Il G7 italiano si chiude con un documento che affronta anche i temi dell'AI. Genericamente, come prevedibile, ma dando qualche linea guida.
Autore: Redazione ImpresaCity
L'AI può giocare un ruolo cruciale nello sviluppo sociale ed economico, ma solo se essa è sicura e affidabile. Assicurata questa premessa, le applicazioni e i servizi basati sull'Intelligenza Artificiale possono favorire in generale una Trasformazione Digitale che porti i benefici più attesi limitando al massimo i rischi collegati. Questi concetti sono espressi nelle prime righe del documento ufficiale del G7 sull'AI e più in generale sull'innovazione, documento di sintesi che come sempre in questi casi resta inevitabilmente sulle generali ma che dà, comunque, alcune indicazioni strategiche di rilievo.
La prima è che il problema della frammentazione delle norme legate all'utilizzo dell'AI è ben presente e viene indicato tra quelli da evitare. Obiettivo che si può raggiungere, spiega il G7, "cooperando attivamente" con tutte le parti interessate, sulla base in particolare delle indicazioni che sono venute dall'AI Seoul Summit e che verranno dall'UN Summit of the Future del 2024 e dall'AI Action Summit del 2025.
"Intendiamo intensificare - spiegano i firmatari del documento del G7 - gli sforzi per migliorare l'interoperabilità tra i nostri approcci di governance dell'AI, al fine di promuovere maggiore certezza, trasparenza e responsabilità, pur riconoscendo che gli approcci e gli strumenti politici possono variare tra i membri del G7. In questi sforzi adotteremo un approccio basato sul rischio, nel tentativo di promuovere l'innovazione e una crescita forte, inclusiva e sostenibile".
Per raggiungere questo obiettivo, l'idea è quella di avere più coordinamento nello sviluppo dei vari framework di governance e normativi e di condividere di più le future best practice. Questo dovrebbe avvenire anche grazie a una collaborazione più stretta tra i vari enti governativi che si occupano di AI, per arrivare tra l'altro ad approcci comuni alla gestione del rischio correlato con l'AI ed a standard internazionali condivisi per il suo sviluppo e la sua diffusione.
Sullo sfondo, in questo ambito, ci sono le indicazioni che lo scorso anno sono venute dallo Hiroshima AI Process. Secondo cui le aziende che stanno sviluppando sistemi evoluti di AI dovrebbero farlo in maniera responsabile, un requisito che in sostanza viene soddisfatto aderendo ad un codice di condotta definito proprio dallo stesso Hiroshima AI Process.

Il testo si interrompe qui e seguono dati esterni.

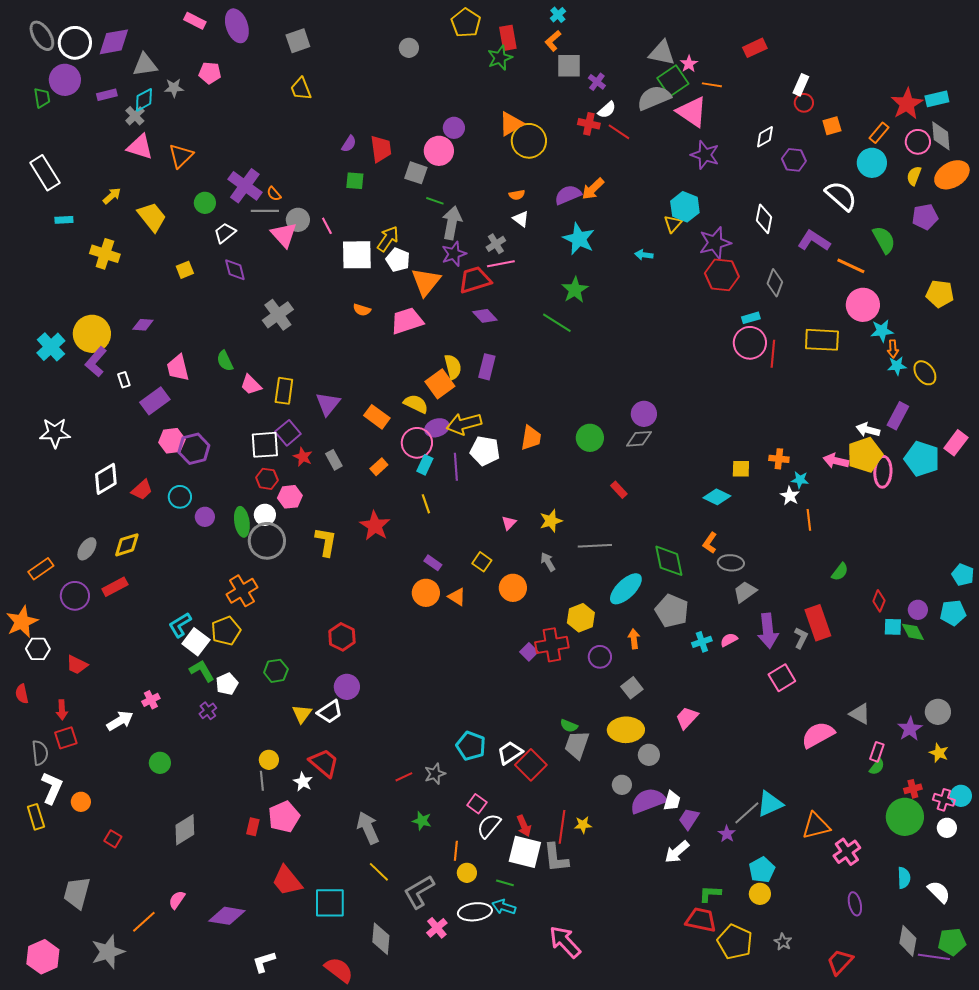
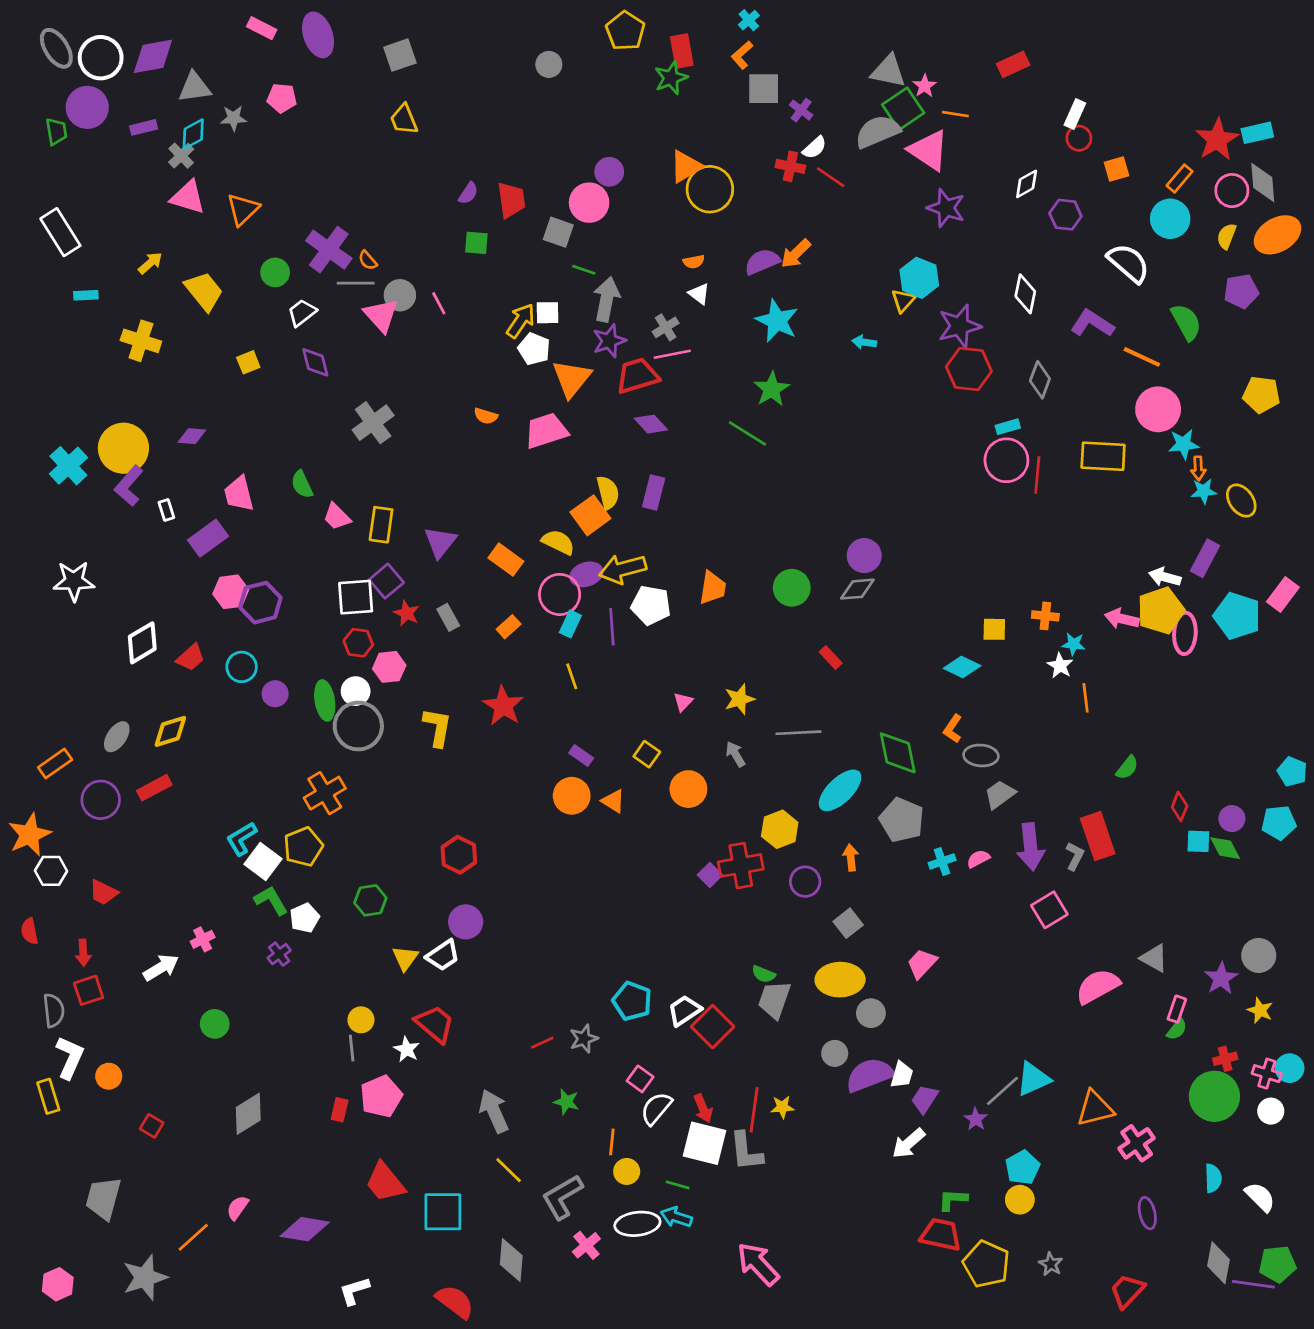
white square: (357, 255) -> (548, 313), moved, size x0.6
pink hexagon: (43, 957) -> (58, 1284), size x0.7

Le aziende dovrebbero fare una sorta di "autodichiarazione" probante (ma per ora solo volontaria) sul rispetto di tale codice di condotta - le basi di questo sistema si definiranno probabilmente entro fine anno - e ricevere in cambio un "marchio di qualità" che le avvantaggi, idealmente, sul mercato.
Ben sapendo che l'AI avrà molti importanti impatti sul mondo del lavoro, il G7 punta a un "action plan" - che dovrà essere delineato dai Ministri del Lavoro dei Paesi membri - con cui definire "azioni concrete" per sfruttare appieno ma eticamente il potenziale dell'AI.
"Sottolineiamo la necessità di anticipare i futuri fabbisogni di competenze, di fornire opportunità di istruzione superiore e di dotare i lavoratori e i datori di lavoro delle capacità e delle competenze necessarie per progettare, adottare e lavorare con un'AI incentrata sull'uomo, sicura e affidabile", si spiega. Indicando però anche, e non troppo velatamente, che una parte importante dello sforzo per compensare qualsiasi skill gap ricadrà comunque sulle aziende.
Il documento del G7 sottolinea anche l'esistenza e la persistenza di una sorta di digital divide dell'AI. Tra le imprese - e qui si spinge la cooperazione del settore privato a favore delle PMI - ma anche tra le nazioni. E qui c'è da cercare un equilibrio non banale tra cooperazione internazionale e quelli che si definiscono "possibili problemi di concorrenza", a cui dovranno badare le varie Authority nazionali e internazionali. Ogni riferimento alla Cina è puramente casuale, ovviamente.